MUNGKIN berlebihan kalau dibilang kerja menyair pada intinya adalah mendiksi. Memilih kata yang tepat untuk mengucapkan sesuatu. Tema-tema sajak berulang dari satu penyair ke penyair. Selain menggarap tema-tema baru, bisakah kita menghindar dari tema cinta, maut,rindu, kesepian, ketidakadilan, atau ketuhanan? Bagaimana cara menyajakkan tema itu, itulah yang jadi taruhan keberhasilan sajak kita. Dengan kata lain bagaimana tema itu diucapkan. Dengan kata lain kata apa yang dipakai atau dipilih untuk mengucapkan tema
itu. Dengan kata lain: diksi.

BAGAIMANA kita bisa memilih kata kalau kita tidak punya pilihan yang banyak? Maka, perkayalah diri kira dengan kata, supaya leluasa memilih. Leluasa mendiksi. Tapi, jangan pula kita jadi orang kayakata yang sombong. Mentang-mentang punya banyak kata lalu sok mengumbar kata-kata di sembarang sajak biar dibilang hebat. Apalagi kalau kata-kata itu kita dapat dengan cara yang tidak bajik dan tidak baik. Apalagi kalau kita cuma sok memiliki kata itu padahal kata itu sendiri tak pernah merasa menjadi milik kita.

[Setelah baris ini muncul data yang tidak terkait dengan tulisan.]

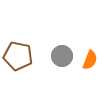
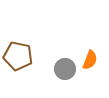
gray circle: moved 3 px right, 13 px down
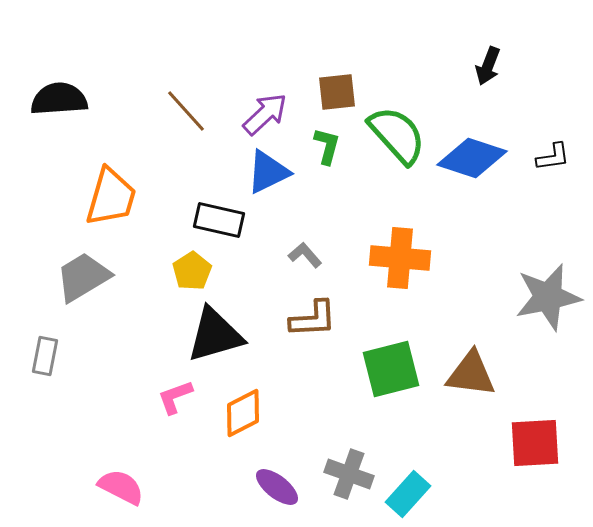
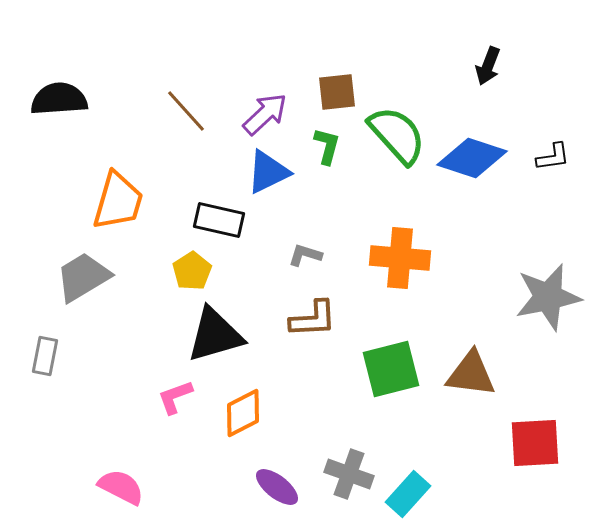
orange trapezoid: moved 7 px right, 4 px down
gray L-shape: rotated 32 degrees counterclockwise
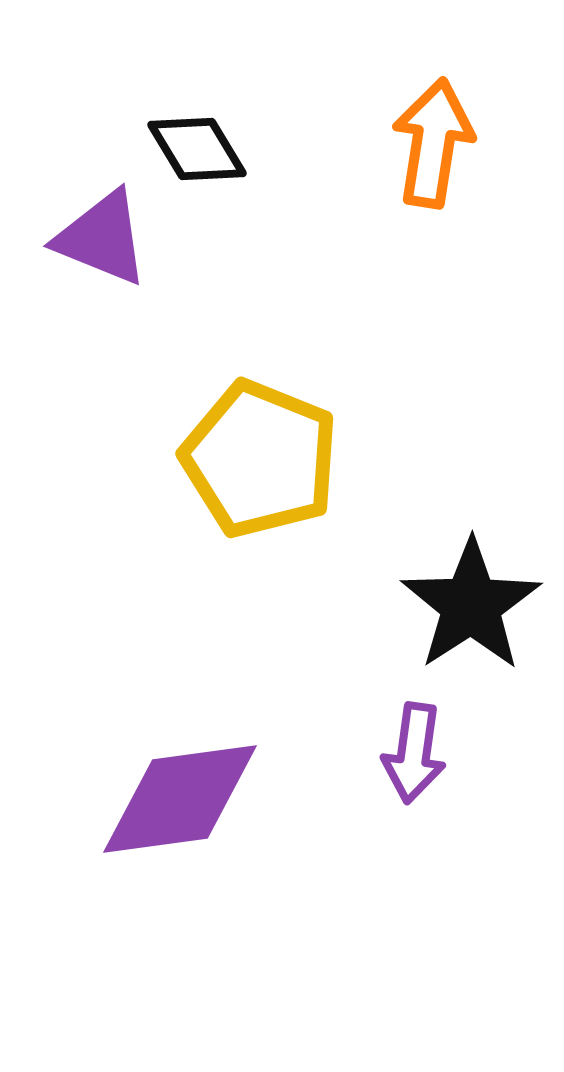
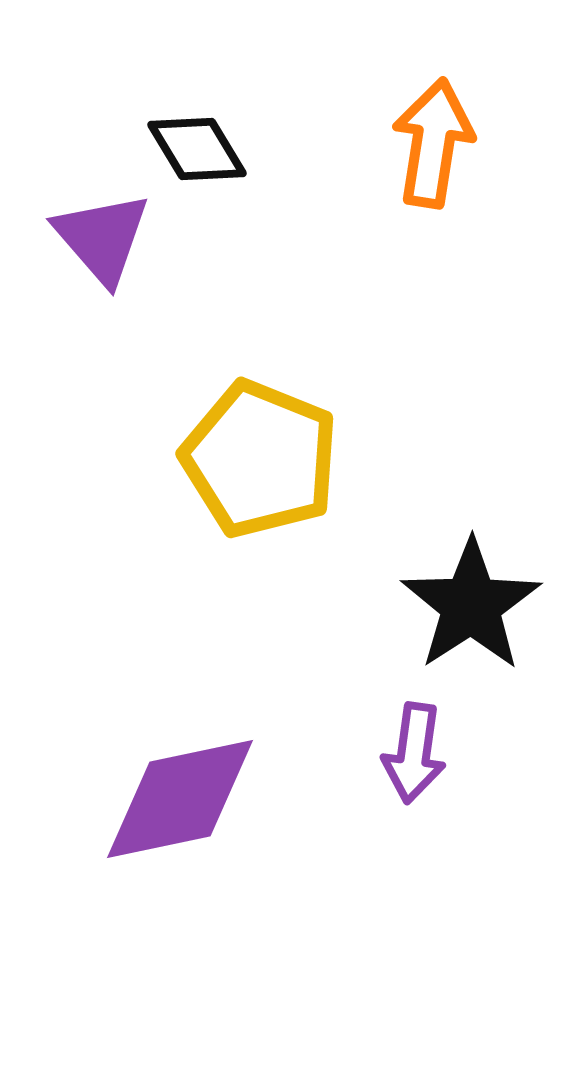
purple triangle: rotated 27 degrees clockwise
purple diamond: rotated 4 degrees counterclockwise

BUKANLAH itu maunya diksi. Diksi itu memilih. Sebelum kita memilih tentu kita harus akrab dulu dengan apa yang kita pilih. Supaya dia ikhlas dan mendukung niat pengucapan kita. Dengan kata lain mencari kata yang paling pas untuk dipakai pada waktu yang pas.

BAGAIMANA kalau kita mau mengucapkan dengan kata-kata sembarang saja? Kalau pengucapan dengan cara itu dilakukan dengan sadar, artinya memang menjadi pilihan di antara pengucapan-pengucap an lain yang kita punya, itupun diksi juga namanya, asal sembarang kata tadi tetap membuat pengucapan kita sampai juga pada niat sajak kita.

Kredo Sutardji

SUTARDJI CALZOUM BACHRI

Kredo Puisi

Kata-kata bukanlah alat mengantarkan pengertian. Dia bukan seperti pipa yang menyalurkan air. Kata adalah pengertian itu sendiri. Dia bebas.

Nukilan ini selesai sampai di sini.